黄色葉が生産されるようになったのは、刻みたばこの嗜好が変化し、消費が減少していったという背景がある。秦野葉は刻みたばこには適していたが、需要の伸びた紙巻きたばこにはあわなかったのである。また、秦野の土地の土質は在来種である秦野葉には適していたが、黄色種に対しては今一つであったようである。
 昭和25年のたばこ会館(大秦野駅前)竣工時には「秦野盆地発展の基本産業である『たばこ』を没却して秦野の発展はあり得ない」という意気込みであった秦野のたばこであるが、黄色種中心で品質が全国の産地と比較しても中位となり価格も安く、栽培過程で苦労が多いたばこ栽培に魅力が少なくなった。さらに、昭和40年代以降日本の高度経済成長とそれに伴うこの地域の都市化等の影響で農業用地の開発が急激に進み農業構造の変化となった。昭和49年を最後に秦野葉の生産がなくなり、昭和60年には黄色種も生産されなくなり、秦野たばこ400年の歴史に幕を閉じた。現在は、秦野煙草耕作組合連合会が昭和23年に同連合会の25周年記念行事としてスタートし、毎年9月に行われているたばこ祭りが市民のお祭りとしてその面影を残すのみである。
 葉たばこ作りは、まず苗床の土から始まる。苗床には、落葉・米糠・籾殻・硫安なと窒素分の肥料が入れられ、土とは言えないぐらい手を加える。
2月の初めに種を蒔いてから5月の終わりに畑に植え替えるまでに、4〜5回も肥料をやる。10アールあたり1トン以上も堆肥を入れた畑に移された苗は、夏の間に成長して7月上旬から秋にかけて取り入れられる。取り入れは、たばこの葉を一枚一枚下の方から掻きとるという方法である。取り入れた葉は色合いや出来方で分け、縄に通して乾燥させる。乾燥は単に乾かすだけでなく、適当な温度と湿気を与えないと良質のたばこにならないので、その管理に多くの苦労を要する。徹夜で交替しながら乾燥作業をすることもしばしばであったということである。二週間ぐらいで乾燥が済むと、葉のしをする。これは葉のしわを伸ばす作業で、伸ばした葉は丁寧に重ねていく。ある程度水気を与えないと伸びないし、与えすぎると腐るおそれがあるので、これも難しい作業である。きめられた重さに束ねて専売公社へ出荷する。公社では品質を調べたばこに等級をつける。そしてそれに応じた値段で買い取る。せっかく苦労して作っても等級が低ければ苦労は報われないのである。「秦野たばこは技術で作る」と言われ様々な工夫や努力がその耕作の中にあったようである巡検では平沢の和田さんに葉タバコの話を聞く。和田さんには親子二代に渡ってお世話になっており、われわれの巡検のためにたばこの鉢植えも用意してもらっている。和田さんの話の内容としては、タバコはナス科の植物であること、春に種をまき夏の収穫後には乾燥させ、葉を一枚一枚のばさなくてはならないので大変な労力がかかること、しかし収入の面はサラリーマンの3〜4倍もあったということなどである。

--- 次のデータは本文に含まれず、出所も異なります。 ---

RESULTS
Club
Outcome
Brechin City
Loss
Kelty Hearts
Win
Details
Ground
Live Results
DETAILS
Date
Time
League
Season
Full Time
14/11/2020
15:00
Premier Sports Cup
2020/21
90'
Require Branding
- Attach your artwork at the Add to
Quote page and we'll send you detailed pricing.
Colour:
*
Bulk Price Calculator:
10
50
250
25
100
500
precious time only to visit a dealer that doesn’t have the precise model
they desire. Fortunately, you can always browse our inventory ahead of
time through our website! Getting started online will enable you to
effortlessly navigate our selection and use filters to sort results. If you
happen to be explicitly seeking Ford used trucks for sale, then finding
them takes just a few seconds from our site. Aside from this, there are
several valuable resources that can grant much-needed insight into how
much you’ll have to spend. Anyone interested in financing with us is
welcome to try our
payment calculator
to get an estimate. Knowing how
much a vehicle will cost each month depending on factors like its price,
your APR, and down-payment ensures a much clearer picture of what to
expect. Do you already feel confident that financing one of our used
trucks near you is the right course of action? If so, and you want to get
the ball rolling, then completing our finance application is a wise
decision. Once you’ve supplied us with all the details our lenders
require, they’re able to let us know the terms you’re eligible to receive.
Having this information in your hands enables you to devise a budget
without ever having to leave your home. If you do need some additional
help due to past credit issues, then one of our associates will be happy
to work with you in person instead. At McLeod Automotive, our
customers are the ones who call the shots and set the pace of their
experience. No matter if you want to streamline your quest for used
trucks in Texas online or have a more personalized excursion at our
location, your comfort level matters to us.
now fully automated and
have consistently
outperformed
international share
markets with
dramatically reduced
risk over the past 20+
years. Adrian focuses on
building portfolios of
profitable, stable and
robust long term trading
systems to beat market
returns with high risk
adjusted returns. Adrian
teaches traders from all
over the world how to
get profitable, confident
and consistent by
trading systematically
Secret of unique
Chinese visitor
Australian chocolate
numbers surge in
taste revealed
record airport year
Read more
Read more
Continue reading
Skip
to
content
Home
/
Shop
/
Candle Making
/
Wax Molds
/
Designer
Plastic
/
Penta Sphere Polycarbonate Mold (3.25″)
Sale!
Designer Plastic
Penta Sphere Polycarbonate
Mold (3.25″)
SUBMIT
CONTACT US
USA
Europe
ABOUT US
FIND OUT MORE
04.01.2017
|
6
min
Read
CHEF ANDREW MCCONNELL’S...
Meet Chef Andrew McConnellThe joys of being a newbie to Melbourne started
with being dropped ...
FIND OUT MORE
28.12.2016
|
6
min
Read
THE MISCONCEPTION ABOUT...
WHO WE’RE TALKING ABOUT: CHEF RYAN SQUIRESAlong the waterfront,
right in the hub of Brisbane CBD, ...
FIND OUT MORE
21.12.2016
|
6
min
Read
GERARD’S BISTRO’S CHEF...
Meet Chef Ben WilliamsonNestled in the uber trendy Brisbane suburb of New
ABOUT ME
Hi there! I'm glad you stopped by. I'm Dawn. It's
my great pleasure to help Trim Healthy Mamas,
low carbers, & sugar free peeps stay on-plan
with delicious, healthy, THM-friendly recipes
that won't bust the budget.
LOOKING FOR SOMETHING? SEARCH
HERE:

高校生にとって身近な?タバコを実際に目にしながら説明を聞く生徒の反応はさまざまでおもしろい。さらに、巡検では民家の敷地内にあるタバコの乾燥倉を見ることができる。



<たばこの栽培状況の推移>

年次 大正5年 大正10年 大正15年 昭和5年 昭和10年 昭和15年
作付け面積 5324(反) 5564(反) 5580(反) 5128(反) 4492(反) 3362(反)
年次  昭和25年 昭和30年 昭和35年 昭和40年 昭和45年 昭和50年
作付け面積 3165(反) 451 354 276 134 32.5
在来種 214 114 51 10
黄色種 237 240 225 124 32.5


資料:「市勢要覧」「統計はだの」「神奈川農林水産統計年報」
  (同年度で資料によって数値が違うものについては秦野市の資料を採用)
注 :昭和30年以降の単位はヘクタール
  (参考)1反=991u 、1e=100u 、1f=10000u


<葉たばこの収納価格>            (昭和41年産1s当/円)

種類  優等 1等 2等 3等 4等 5等 6等
第三在来種
(秦野葉)
630 550 450 340 250 150
第五在来種
(白だるま)
570 500 400 310 230 150
第一黄色種
(ブライトエロー)
800 730 640 520 390 270 160
第二種黄色種
(ヒックス)
780 710 600 480 370 260 160

備考:葉のし加算金 五在 1キロ当 68円
注 :10アール当たり(昭和41年耕作事績)
秦野葉=223s、102,884円、    ブライトエロー=197s、 94,040円、       ヒックス =204s、 96,277円
                                                          資料:「秦野市史」別巻 たばこ編

<花卉栽培について>
 巡検では、今泉の農家綾部さんのお宅に伺い、秦野の施設園芸を中心とした農業の変遷のお話を聞く。毎年二学期にはいるとわれわれは巡検の下見と挨拶を兼ねて秦野を廻るのだが、綾部さんの口癖は「まだやるのかね、もう温室もやっていないし、そろそろ勘弁してくれ」というものである。確かにかつて綾部さん宅の裏には温室があってカーネーションを栽培おり、巡検では生徒はその温室を見学させてもらっていた。しかし現在は分譲住宅となっていて、以前の面影はない。秦野駅から徒歩10分の綾部さん宅の周辺も宅地化が進んでいる。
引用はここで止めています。